Find the coordinates of the foci and the vertices,the eccentricity,and the length of the latus rectum of the hyperbola $9 y^{2}-4 x^{2}=36$.

(N/A) The given equation is $9 y^{2}-4 x^{2}=36$.

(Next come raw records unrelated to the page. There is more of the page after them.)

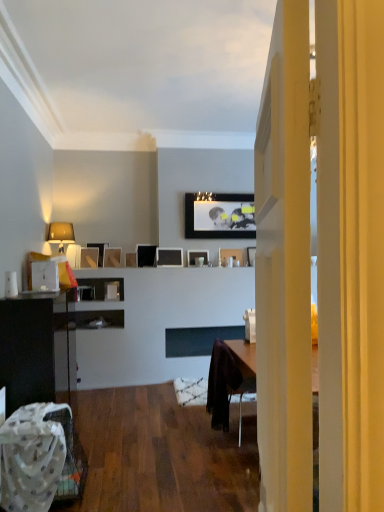 Locate an element on the screen. The height and width of the screenshot is (512, 384). matte white picture frame at center, which is the 9th picture frame in left-to-right order is located at coordinates (230, 256).

In the scene shown: How much space does matte black picture frame at upper center, which is the 7th picture frame in left-to-right order, occupy horizontally?

It is 3.56 inches.

The height and width of the screenshot is (512, 384). Find the location of `matte black picture frame at upper center, positioned as the 5th picture frame in right-to-left order`. matte black picture frame at upper center, positioned as the 5th picture frame in right-to-left order is located at coordinates (169, 257).

Which is more to the left, matte wooden picture frame at upper center, which ranks as the 10th picture frame in right-to-left order, or matte black picture frame at upper center, which appears as the third picture frame when viewed from the left?

matte wooden picture frame at upper center, which ranks as the 10th picture frame in right-to-left order.

Is matte wooden picture frame at upper center, which ranks as the 10th picture frame in right-to-left order, oriented away from matte black picture frame at upper center, which appears as the third picture frame when viewed from the left?

That's not correct — matte wooden picture frame at upper center, which ranks as the 10th picture frame in right-to-left order, is not looking away from matte black picture frame at upper center, which appears as the third picture frame when viewed from the left.

In the scene shown: In the image, is matte wooden picture frame at upper center, which ranks as the 10th picture frame in right-to-left order, positioned in front of or behind matte black picture frame at upper center, which appears as the third picture frame when viewed from the left?

Clearly, matte wooden picture frame at upper center, which ranks as the 10th picture frame in right-to-left order, is in front of matte black picture frame at upper center, which appears as the third picture frame when viewed from the left.

Is matte black picture frame at upper center, positioned as the 5th picture frame in right-to-left order, thinner than matte black picture frame at upper center, the first picture frame from the right?

No.

Can you confirm if matte black picture frame at upper center, positioned as the 5th picture frame in right-to-left order, is positioned to the right of matte black picture frame at upper center, marked as the 10th picture frame in a left-to-right arrangement?

No, matte black picture frame at upper center, positioned as the 5th picture frame in right-to-left order, is not to the right of matte black picture frame at upper center, marked as the 10th picture frame in a left-to-right arrangement.

Which is further, (159, 263) or (254, 260)?

Positioned behind is point (159, 263).

Would you say matte black picture frame at upper center, the 6th picture frame positioned from the left, is inside or outside matte black picture frame at upper center, marked as the 10th picture frame in a left-to-right arrangement?

The correct answer is: outside.

Between matte black picture frame at upper center, which appears as the third picture frame when viewed from the left, and wooden picture frame at center, positioned as the fourth picture frame in left-to-right order, which one has more height?

With more height is matte black picture frame at upper center, which appears as the third picture frame when viewed from the left.

From a real-world perspective, which object stands above the other?

matte black picture frame at upper center, which is the 8th picture frame from right to left, is physically above.

Considering the points (108, 261) and (130, 261), which point is behind, point (108, 261) or point (130, 261)?

The point (130, 261) is more distant.

Consider the image. Are matte black picture frame at upper center, which is the 8th picture frame from right to left, and wooden picture frame at center, acting as the seventh picture frame starting from the right, located far from each other?

No, matte black picture frame at upper center, which is the 8th picture frame from right to left, is not far away from wooden picture frame at center, acting as the seventh picture frame starting from the right.

Could you tell me if matte black picture frame at upper center, which appears as the third picture frame when viewed from the left, is facing matte black picture frame at upper center, which ranks as the third picture frame in right-to-left order?

No, matte black picture frame at upper center, which appears as the third picture frame when viewed from the left, is not oriented towards matte black picture frame at upper center, which ranks as the third picture frame in right-to-left order.

Considering the relative positions of matte black picture frame at upper center, which is the 8th picture frame from right to left, and matte black picture frame at upper center, which ranks as the third picture frame in right-to-left order, in the image provided, is matte black picture frame at upper center, which is the 8th picture frame from right to left, to the left of matte black picture frame at upper center, which ranks as the third picture frame in right-to-left order, from the viewer's perspective?

Indeed, matte black picture frame at upper center, which is the 8th picture frame from right to left, is positioned on the left side of matte black picture frame at upper center, which ranks as the third picture frame in right-to-left order.

Considering the relative sizes of matte black picture frame at upper center, which is the 8th picture frame from right to left, and matte black picture frame at upper center, which ranks as the third picture frame in right-to-left order, in the image provided, is matte black picture frame at upper center, which is the 8th picture frame from right to left, shorter than matte black picture frame at upper center, which ranks as the third picture frame in right-to-left order,?

Yes.

In the image, is matte black picture frame at upper center, which is the 8th picture frame from right to left, positioned in front of or behind matte black picture frame at upper center, which ranks as the third picture frame in right-to-left order?

matte black picture frame at upper center, which is the 8th picture frame from right to left, is in front of matte black picture frame at upper center, which ranks as the third picture frame in right-to-left order.

From a real-world perspective, which object rests below the other?

matte black cabinet at left, from a real-world perspective.

Are matte black picture frame at upper center, the fifth picture frame viewed from the left, and matte black cabinet at left located far from each other?

Absolutely, matte black picture frame at upper center, the fifth picture frame viewed from the left, is distant from matte black cabinet at left.

Considering the positions of points (142, 261) and (43, 356), is point (142, 261) closer to camera compared to point (43, 356)?

No, (142, 261) is behind (43, 356).

Could you tell me if matte black picture frame at upper center, the fifth picture frame viewed from the left, is facing matte black cabinet at left?

No, matte black picture frame at upper center, the fifth picture frame viewed from the left, is not turned towards matte black cabinet at left.

Considering the sizes of objects velvet dark brown swivel chair at center and matte white picture frame at center, which is the 9th picture frame in left-to-right order, in the image provided, who is wider, velvet dark brown swivel chair at center or matte white picture frame at center, which is the 9th picture frame in left-to-right order,?

Wider between the two is velvet dark brown swivel chair at center.

Which is in front, velvet dark brown swivel chair at center or matte white picture frame at center, which is the 9th picture frame in left-to-right order?

velvet dark brown swivel chair at center is in front.

Is velvet dark brown swivel chair at center positioned far away from matte white picture frame at center, which ranks as the 2th picture frame in right-to-left order?

That's right, there is a large distance between velvet dark brown swivel chair at center and matte white picture frame at center, which ranks as the 2th picture frame in right-to-left order.

From the velvet dark brown swivel chair at center, count 9th picture frames backward and point to it. Please provide its 2D coordinates.

[(230, 256)]

Which is correct: wooden picture frame at center, acting as the seventh picture frame starting from the right, is inside matte wooden picture frame at upper center, which ranks as the 10th picture frame in right-to-left order, or outside of it?

wooden picture frame at center, acting as the seventh picture frame starting from the right, cannot be found inside matte wooden picture frame at upper center, which ranks as the 10th picture frame in right-to-left order.

From the image's perspective, is wooden picture frame at center, acting as the seventh picture frame starting from the right, positioned above or below matte wooden picture frame at upper center, which ranks as the 10th picture frame in right-to-left order?

wooden picture frame at center, acting as the seventh picture frame starting from the right, is situated lower than matte wooden picture frame at upper center, which ranks as the 10th picture frame in right-to-left order, in the image.

Measure the distance from wooden picture frame at center, acting as the seventh picture frame starting from the right, to matte wooden picture frame at upper center, which ranks as the 10th picture frame in right-to-left order.

wooden picture frame at center, acting as the seventh picture frame starting from the right, and matte wooden picture frame at upper center, which ranks as the 10th picture frame in right-to-left order, are 48.35 centimeters apart.

Is wooden picture frame at center, acting as the seventh picture frame starting from the right, positioned with its back to matte wooden picture frame at upper center, which is the first picture frame in left-to-right order?

No, wooden picture frame at center, acting as the seventh picture frame starting from the right, is not facing away from matte wooden picture frame at upper center, which is the first picture frame in left-to-right order.

Where is `picture frame that appears in front of the matte black picture frame at upper center, which is the 8th picture frame from right to left`? This screenshot has height=512, width=384. picture frame that appears in front of the matte black picture frame at upper center, which is the 8th picture frame from right to left is located at coordinates (89, 257).

Find the location of `picture frame that is the 4th one when counting leftward from the matte black picture frame at upper center, the first picture frame from the right`. picture frame that is the 4th one when counting leftward from the matte black picture frame at upper center, the first picture frame from the right is located at coordinates (169, 257).

Looking at the image, which one is located closer to wooden picture frame at center, acting as the seventh picture frame starting from the right, matte white picture frame at center, which ranks as the 2th picture frame in right-to-left order, or matte black cabinet at left?

The object closer to wooden picture frame at center, acting as the seventh picture frame starting from the right, is matte black cabinet at left.

Looking at the image, which one is located closer to matte black picture frame at upper center, which appears as the third picture frame when viewed from the left, matte wooden picture frame at upper center, which ranks as the 10th picture frame in right-to-left order, or white fabric chair at lower left?

matte wooden picture frame at upper center, which ranks as the 10th picture frame in right-to-left order, is positioned closer to the anchor matte black picture frame at upper center, which appears as the third picture frame when viewed from the left.

Looking at the image, which one is located closer to wooden picture frame at center, acting as the seventh picture frame starting from the right, matte black picture frame at upper center, which is the 8th picture frame from right to left, or matte black picture frame at upper center, the eighth picture frame from the left?

matte black picture frame at upper center, which is the 8th picture frame from right to left, lies closer to wooden picture frame at center, acting as the seventh picture frame starting from the right, than the other object.

Estimate the real-world distances between objects in this image. Which object is further from velvet dark brown swivel chair at center, matte black picture frame at upper center, positioned as the 5th picture frame in right-to-left order, or matte black picture frame at center, arranged as the 9th picture frame when viewed from the right?

Among the two, matte black picture frame at center, arranged as the 9th picture frame when viewed from the right, is located further to velvet dark brown swivel chair at center.

Estimate the real-world distances between objects in this image. Which object is closer to matte black picture frame at upper center, the 6th picture frame positioned from the left, matte black cabinet at left or matte beige lampshade at left?

The object closer to matte black picture frame at upper center, the 6th picture frame positioned from the left, is matte beige lampshade at left.

Considering their positions, is matte black picture frame at upper center, which appears as the 6th picture frame when viewed from the right, positioned closer to matte black picture frame at upper center, which is the 7th picture frame in left-to-right order, than matte black picture frame at center, marked as the second picture frame in a left-to-right arrangement?

matte black picture frame at upper center, which appears as the 6th picture frame when viewed from the right, lies closer to matte black picture frame at upper center, which is the 7th picture frame in left-to-right order, than the other object.

Considering their positions, is matte black picture frame at upper center, the fifth picture frame viewed from the left, positioned closer to matte black picture frame at upper center, the eighth picture frame from the left, than matte beige lampshade at left?

matte black picture frame at upper center, the fifth picture frame viewed from the left, lies closer to matte black picture frame at upper center, the eighth picture frame from the left, than the other object.

When comparing their distances from matte black picture frame at upper center, which is the 7th picture frame in left-to-right order, does matte beige lampshade at left or matte black picture frame at upper center, which ranks as the third picture frame in right-to-left order, seem further?

Among the two, matte beige lampshade at left is located further to matte black picture frame at upper center, which is the 7th picture frame in left-to-right order.

At what (x,y) coordinates should I click in order to perform the action: click on swivel chair between matte black cabinet at left and matte black picture frame at upper center, which appears as the third picture frame when viewed from the left, along the z-axis. Please return your answer as a coordinate pair (x, y). Image resolution: width=384 pixels, height=512 pixels. Looking at the image, I should click on (226, 384).

At what (x,y) coordinates should I click in order to perform the action: click on swivel chair between matte wooden picture frame at upper center, which is the first picture frame in left-to-right order, and matte black picture frame at upper center, marked as the 10th picture frame in a left-to-right arrangement. Please return your answer as a coordinate pair (x, y). Image resolution: width=384 pixels, height=512 pixels. Looking at the image, I should click on click(x=226, y=384).

You are a GUI agent. You are given a task and a screenshot of the screen. Output one action in this format:
    pyautogui.click(x=<x>, y=<y>)
    Task: Click on the swivel chair positioned between matte black cabinet at left and matte wooden picture frame at upper center, which ranks as the 10th picture frame in right-to-left order, from near to far
    The image size is (384, 512).
    Given the screenshot: What is the action you would take?
    pyautogui.click(x=226, y=384)

I want to click on swivel chair between white fabric chair at lower left and matte black picture frame at upper center, which ranks as the third picture frame in right-to-left order, from front to back, so click(x=226, y=384).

Dividing both sides by $36$,we get:
$\frac{9 y^{2}}{36} - \frac{4 x^{2}}{36} = 1$
$\frac{y^{2}}{4} - \frac{x^{2}}{9} = 1$
This is the standard form of a hyperbola $\frac{y^{2}}{a^{2}} - \frac{x^{2}}{b^{2}} = 1$,where $a^{2} = 4$ and $b^{2} = 9$.
Thus,$a = 2$ and $b = 3$.
For a hyperbola,$c^{2} = a^{2} + b^{2} = 4 + 9 = 13$,so $c = \sqrt{13}$.
$1$. The coordinates of the foci are $(0, \pm c) = (0, \pm \sqrt{13})$.
$2$. The coordinates of the vertices are $(0, \pm a) = (0, \pm 2)$.
$3$. The eccentricity $e = \frac{c}{a} = \frac{\sqrt{13}}{2}$.
$4$. The length of the latus rectum $= \frac{2 b^{2}}{a} = \frac{2 \times 9}{2} = 9$.